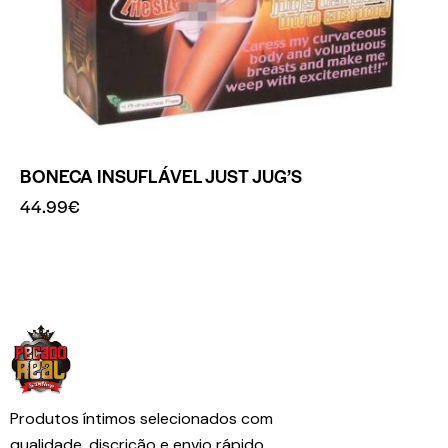
BONECA INSUFLÁVEL JUST JUG’S
44.99
€
Produtos íntimos selecionados com
qualidade, discrição e envio rápido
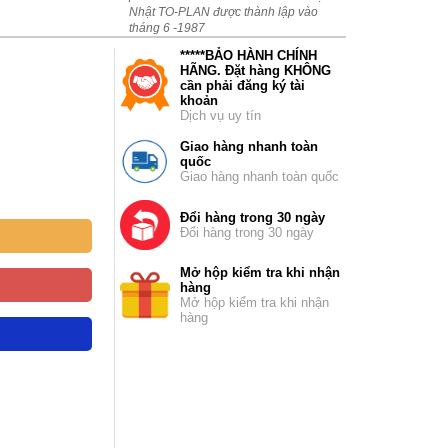
Nhật TO-PLAN được thành lập vào
tháng 6 -1987
*****BẢO HÀNH CHÍNH
HÃNG. Đặt hàng KHÔNG
cần phải đăng ký tài
khoản
Dịch vụ uy tín
Giao hàng nhanh toàn
quốc
Giao hàng nhanh toàn quốc
Đổi hàng trong 30 ngày
Đổi hàng trong 30 ngày
Mở hộp kiểm tra khi nhận
hàng
Mở hộp kiểm tra khi nhận
hàng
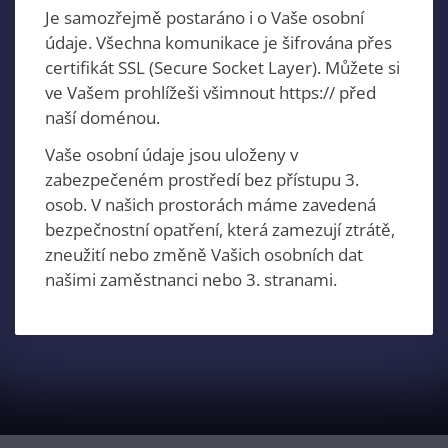
Je samozřejmě postaráno i o Vaše osobní
údaje. Všechna komunikace je šifrována přes
certifikát SSL (Secure Socket Layer). Můžete si
ve Vašem prohlížeši všimnout https:// před
naší doménou.
Vaše osobní údaje jsou uloženy v
zabezpečeném prostředí bez přístupu 3.
osob. V našich prostorách máme zavedená
bezpečnostní opatření, která zamezují ztrátě,
zneužití nebo změně Vašich osobních dat
našimi zaměstnanci nebo 3. stranami.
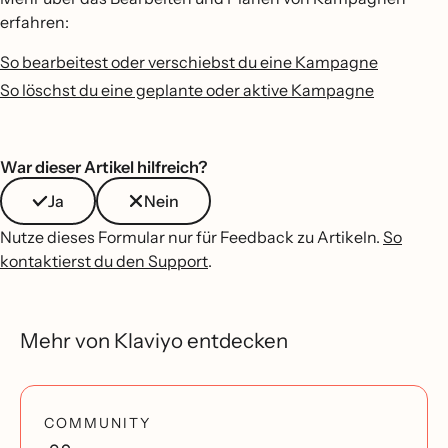
erfahren:
So bearbeitest oder verschiebst du eine Kampagne
So löschst du eine geplante oder aktive Kampagne
War dieser Artikel hilfreich?
Ja
Nein
Nutze dieses Formular nur für Feedback zu Artikeln.
So
kontaktierst du den Support
.
Mehr von Klaviyo entdecken
COMMUNITY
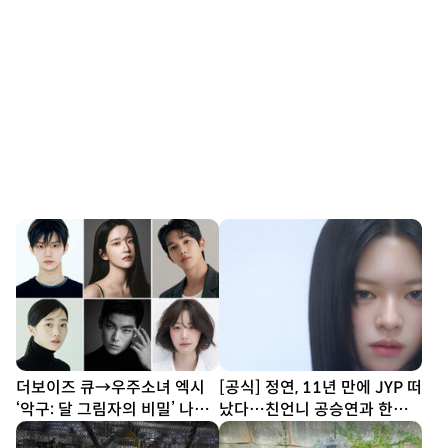
더보이즈 큐→우주소녀 엑시
[공식] 정연, 11년 만에 JYP 떠
‘악구: 달 그림자의 비밀’ 나란
났다…친언니 공승연과 한솥
히 캐스팅 [공식]
밥 ‘배우 도전’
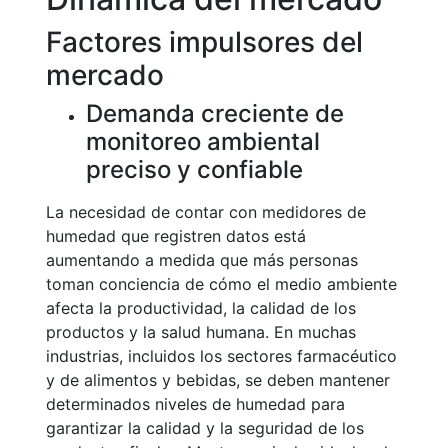
Factores impulsores del
mercado
Demanda creciente de
monitoreo ambiental
preciso y confiable
La necesidad de contar con medidores de
humedad que registren datos está
aumentando a medida que más personas
toman conciencia de cómo el medio ambiente
afecta la productividad, la calidad de los
productos y la salud humana. En muchas
industrias, incluidos los sectores farmacéutico
y de alimentos y bebidas, se deben mantener
determinados niveles de humedad para
garantizar la calidad y la seguridad de los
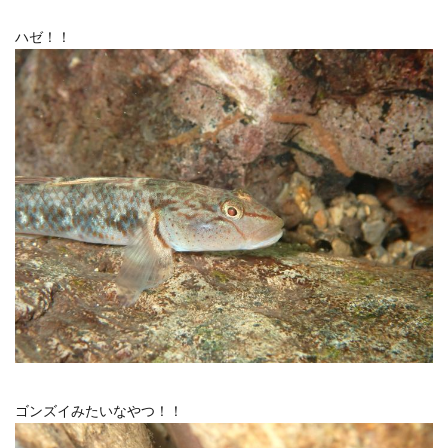
ハゼ！！
ゴンズイみたいなやつ！！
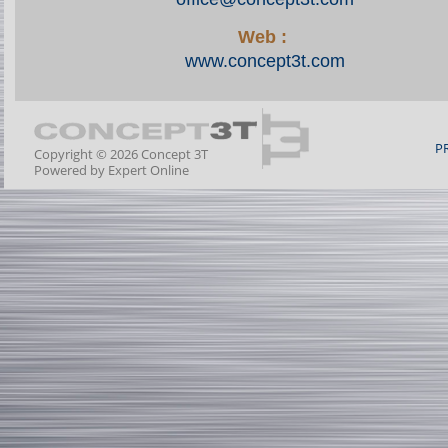
Web :
www.concept3t.com
P
Copyright © 2026 Concept 3T
Powered by
Expert Online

* EXERCISE DIRECTIONS *
Beginning at the line with "ゴンズイみたいなやつ！！", reproduce word for word each line through the last line of the records. Include both ends but no pictures.

* COMPLETED EXERCISE *
ゴンズイみたいなやつ！！
Web :
www.concept3t.com
P
Copyright © 2026 Concept 3T
Powered by
Expert Online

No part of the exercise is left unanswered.